April 14, 2017

John Patton - Let 'Em Roll (1965)


The three coolest, smoothest traditional jazz instruments are vibraphone, organ, and guitar--not up for debate. I guess one could deem them 'secondary' instruments as they, while not obscure in jazz, are not heard nearly as much as the horn/piano build. This is even moreso the case for vibes and organ as they are expensive and pretty stationary pieces of equipment. Take that into consideration and it makes sense why there are hardly any organ, vibes, guitar, drum quartets. The only other date I know of with this setup is Street Of Dreams by Grant Green. My jazz scope is pretty limited to Blue Note and 50s/60s music, but even if more contemporary jazz is holding some albums with this instrumentation, I doubt they're going to be as dope as the classic Let 'Em Roll.
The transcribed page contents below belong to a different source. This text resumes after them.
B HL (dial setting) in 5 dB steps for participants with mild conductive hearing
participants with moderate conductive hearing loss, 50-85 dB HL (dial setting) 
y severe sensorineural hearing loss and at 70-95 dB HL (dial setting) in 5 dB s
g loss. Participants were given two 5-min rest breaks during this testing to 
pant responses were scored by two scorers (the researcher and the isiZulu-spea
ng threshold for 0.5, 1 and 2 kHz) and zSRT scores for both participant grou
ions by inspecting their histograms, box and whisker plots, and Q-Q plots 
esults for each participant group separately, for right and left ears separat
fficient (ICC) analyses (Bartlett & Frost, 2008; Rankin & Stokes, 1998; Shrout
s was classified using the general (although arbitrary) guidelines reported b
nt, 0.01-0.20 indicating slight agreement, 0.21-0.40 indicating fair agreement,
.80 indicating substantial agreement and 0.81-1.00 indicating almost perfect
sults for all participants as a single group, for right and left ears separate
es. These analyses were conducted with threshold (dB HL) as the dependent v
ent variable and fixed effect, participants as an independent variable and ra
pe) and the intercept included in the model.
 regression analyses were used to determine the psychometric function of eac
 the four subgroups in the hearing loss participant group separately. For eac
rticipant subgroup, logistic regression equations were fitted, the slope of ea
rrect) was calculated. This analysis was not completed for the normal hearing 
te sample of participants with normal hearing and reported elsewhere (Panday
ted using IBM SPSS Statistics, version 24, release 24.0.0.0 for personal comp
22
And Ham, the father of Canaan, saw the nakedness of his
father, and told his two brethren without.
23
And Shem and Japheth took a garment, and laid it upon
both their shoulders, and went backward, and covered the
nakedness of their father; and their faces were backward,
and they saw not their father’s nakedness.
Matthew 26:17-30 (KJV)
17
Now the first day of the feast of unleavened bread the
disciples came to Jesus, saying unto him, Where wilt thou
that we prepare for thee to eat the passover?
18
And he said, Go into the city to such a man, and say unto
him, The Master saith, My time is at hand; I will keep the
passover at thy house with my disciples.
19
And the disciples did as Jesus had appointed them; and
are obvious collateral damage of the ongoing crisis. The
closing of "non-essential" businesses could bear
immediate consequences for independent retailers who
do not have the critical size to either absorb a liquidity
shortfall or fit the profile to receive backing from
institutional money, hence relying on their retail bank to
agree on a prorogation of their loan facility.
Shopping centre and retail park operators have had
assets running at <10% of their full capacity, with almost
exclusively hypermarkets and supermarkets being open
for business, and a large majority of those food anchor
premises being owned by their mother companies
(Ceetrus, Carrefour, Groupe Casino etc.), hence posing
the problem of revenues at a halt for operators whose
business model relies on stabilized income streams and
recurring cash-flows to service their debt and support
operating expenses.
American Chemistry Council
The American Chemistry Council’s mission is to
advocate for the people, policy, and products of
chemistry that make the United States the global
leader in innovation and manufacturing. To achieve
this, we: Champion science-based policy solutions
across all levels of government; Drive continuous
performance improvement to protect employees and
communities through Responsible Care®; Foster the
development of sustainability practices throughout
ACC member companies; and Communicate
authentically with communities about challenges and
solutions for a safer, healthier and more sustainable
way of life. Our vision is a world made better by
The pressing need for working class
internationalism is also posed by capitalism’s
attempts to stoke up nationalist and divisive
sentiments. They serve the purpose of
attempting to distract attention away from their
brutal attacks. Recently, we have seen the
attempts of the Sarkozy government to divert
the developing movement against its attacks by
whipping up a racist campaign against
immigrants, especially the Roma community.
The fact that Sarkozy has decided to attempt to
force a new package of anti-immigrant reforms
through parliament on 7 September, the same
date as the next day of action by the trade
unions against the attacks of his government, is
I've always enjoyed John Patton, but that's due mostly to the fact that I love jazz organ and he happens to be one of the very few organists on my favorite jazz label. Don't get me wrong, he has more skill than I could ever dream to hone on such a complex instrument, but he pales in comparison to Larry Young and Jimmy Smith. The grooves on many Patton albums feel pretty basic and lacking of serious depth or convincing rhythm. His albums leave me with a heart-warmed feeling, but I'll rarely listen to anything of his on the regular because of Jimmy Smith's existence. The exception, no doubt, is Let 'Em Roll. The dude is totally smoking on this record. Takes complete control of all the funkiness necessary to make any soul-jazz album successful. The greatness for a lot of these poppy sales-oriented Blue Note albums hinges on what Grant Green brought to the table on the recording day. As the most over-used jazz instrumentalist ever (Blue Note's sole guitarist during much of the 1960s) he inevitably had sessions where he blended in as just an average jazz musician, but he also had sessions where he would set the earth on fire with soul. Make no doubts that Green came out to play for Let 'Em Roll. As usual, he never sounds bad on his solos, but what's more are his powerful and punctual his rhythm chords. This puts some good pressure on the band to keep the funk precise and grooving. Green and Patton are able to handle chords themselves, so there is no need for Hutcherson to back the band throughout the solos. He sticks entirely to his own solos and central melodies, but he provides another musical angle and gives the album some extra personality--making it stand out among the plethora of soul-jazz based Blue Notes from the Duke Pearson era.